Isvarian glanced at Montoya, and the lieutenant shook his head. "I don't believe so, Ma'am. I'm no expert on Medusans, but I spoke with the clinic doctor, and given the patient's condition and how quickly he faded after we got here, I'd be surprised if he stayed on his feet more than twenty to thirty hours after his last pipe."
"How far could he have come in thirty hours, Barney?"
"Not seven hundred kilometers, Captain, that's for sure. Medusans move faster on foot than we do, but even with a jehrn, he couldn't have made more than two, three hundred klicks, max, in his condition."
"All right. That gives us a rough idea of where to start looking for anyone he might have been with."
"Right." Matsuko nodded firmly. "Barney, I want a patrol sent up that way soonest."
"Yes, Ma'am."
"Better send them in some force," Honor warned. "Just to be on the safe side."
"And with somebody who keeps his head in command," Matsuko agreed, and Isvarian nodded again.

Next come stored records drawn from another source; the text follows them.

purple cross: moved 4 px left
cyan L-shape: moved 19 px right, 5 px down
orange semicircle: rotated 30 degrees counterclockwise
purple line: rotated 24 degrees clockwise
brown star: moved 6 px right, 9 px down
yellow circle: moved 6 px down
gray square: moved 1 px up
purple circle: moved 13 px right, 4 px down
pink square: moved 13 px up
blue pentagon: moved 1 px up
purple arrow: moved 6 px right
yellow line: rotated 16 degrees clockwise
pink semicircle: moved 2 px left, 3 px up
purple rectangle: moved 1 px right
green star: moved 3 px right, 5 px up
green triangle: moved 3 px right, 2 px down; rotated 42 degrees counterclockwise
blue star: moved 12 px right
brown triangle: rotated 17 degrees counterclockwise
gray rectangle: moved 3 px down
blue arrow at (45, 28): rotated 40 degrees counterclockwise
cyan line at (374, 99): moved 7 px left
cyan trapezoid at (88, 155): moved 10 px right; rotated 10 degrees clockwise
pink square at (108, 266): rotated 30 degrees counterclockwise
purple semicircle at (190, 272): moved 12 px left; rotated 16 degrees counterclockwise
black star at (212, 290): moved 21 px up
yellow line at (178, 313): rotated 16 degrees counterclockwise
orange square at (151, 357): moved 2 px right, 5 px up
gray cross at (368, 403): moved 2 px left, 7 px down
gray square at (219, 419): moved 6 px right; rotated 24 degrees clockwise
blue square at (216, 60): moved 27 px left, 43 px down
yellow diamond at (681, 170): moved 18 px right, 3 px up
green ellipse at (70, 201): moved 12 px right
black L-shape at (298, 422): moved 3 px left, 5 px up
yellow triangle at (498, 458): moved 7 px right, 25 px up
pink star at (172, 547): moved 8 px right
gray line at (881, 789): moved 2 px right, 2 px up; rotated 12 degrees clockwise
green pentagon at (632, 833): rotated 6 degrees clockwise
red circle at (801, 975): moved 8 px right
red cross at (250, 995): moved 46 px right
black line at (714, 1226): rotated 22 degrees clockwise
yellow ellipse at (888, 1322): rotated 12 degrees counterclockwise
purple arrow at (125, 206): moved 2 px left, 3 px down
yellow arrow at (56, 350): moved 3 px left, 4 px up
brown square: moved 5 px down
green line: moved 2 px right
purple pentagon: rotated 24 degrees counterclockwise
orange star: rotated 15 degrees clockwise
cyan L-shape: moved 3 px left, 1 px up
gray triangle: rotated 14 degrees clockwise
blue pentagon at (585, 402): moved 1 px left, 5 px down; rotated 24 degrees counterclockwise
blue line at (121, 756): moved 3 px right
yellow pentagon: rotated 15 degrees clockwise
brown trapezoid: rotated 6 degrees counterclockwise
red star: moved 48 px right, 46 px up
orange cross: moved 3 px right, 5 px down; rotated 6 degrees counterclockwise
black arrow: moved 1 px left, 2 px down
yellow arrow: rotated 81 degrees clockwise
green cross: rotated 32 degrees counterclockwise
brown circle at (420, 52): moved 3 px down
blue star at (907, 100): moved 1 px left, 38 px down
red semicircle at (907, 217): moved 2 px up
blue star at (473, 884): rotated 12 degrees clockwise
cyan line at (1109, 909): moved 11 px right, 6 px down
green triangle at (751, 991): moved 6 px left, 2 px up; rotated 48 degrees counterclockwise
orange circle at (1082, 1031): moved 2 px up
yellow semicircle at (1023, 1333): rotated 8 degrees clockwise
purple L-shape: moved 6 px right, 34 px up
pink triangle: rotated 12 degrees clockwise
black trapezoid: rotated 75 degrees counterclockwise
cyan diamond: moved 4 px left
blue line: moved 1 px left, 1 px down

"I can have an armed ten-man skimmer on its way just after local first light," he said. "Call it eight hours from now."
"Good. In the meantime," Honor said with a wry, taut grin, "since you two have ruined my night's sleep, I might as well ruin a few people's nights up here. I don't know if we'll come up with any bright new insights, but it can't hurt to ask. And I'll pass the word to Papadapolous, too. He'll probably want to talk directly with you, Barney."
"No problem. Dame Estelle has my personal com code. Government House can relay to me over a secure channel wherever I am."
"Fine. In that case, Dame Estelle, if you and Barney will excuse me, I think I'd better get dressed. I'll screen you back in a couple of hours to let you know what we come up with—or let you know if we don't come up with anything at all."
"Thank you, Honor." The relief in Dame Estelle's voice was unmistakable, and Honor smiled at her as she cut the connection.
It was a smile that died instantly into a worried frown when the screen went blank. She stood abruptly and started looking for her uniform.